▸ What to do: Restate the lines exactly, starting at the line that contains "teléfonos fijos y" and finishing with the final line of the records.

▸ Data provided:

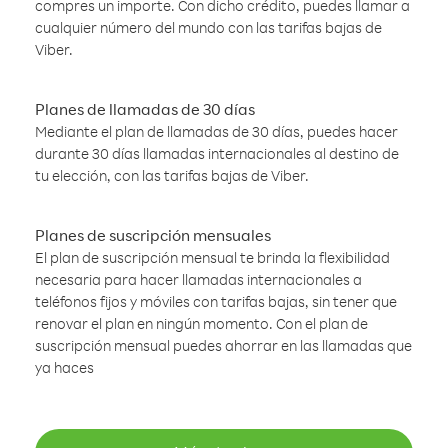
compres un importe. Con dicho crédito, puedes llamar a
cualquier número del mundo con las tarifas bajas de
Viber.
Planes de llamadas de 30 días
Mediante el plan de llamadas de 30 días, puedes hacer
durante 30 días llamadas internacionales al destino de
tu elección, con las tarifas bajas de Viber.
Planes de suscripción mensuales
El plan de suscripción mensual te brinda la flexibilidad
necesaria para hacer llamadas internacionales a
teléfonos fijos y móviles con tarifas bajas, sin tener que
renovar el plan en ningún momento. Con el plan de
suscripción mensual puedes ahorrar en las llamadas que
ya haces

▸ Completed exercise:
teléfonos fijos y móviles con tarifas bajas, sin tener que
renovar el plan en ningún momento. Con el plan de
suscripción mensual puedes ahorrar en las llamadas que
ya haces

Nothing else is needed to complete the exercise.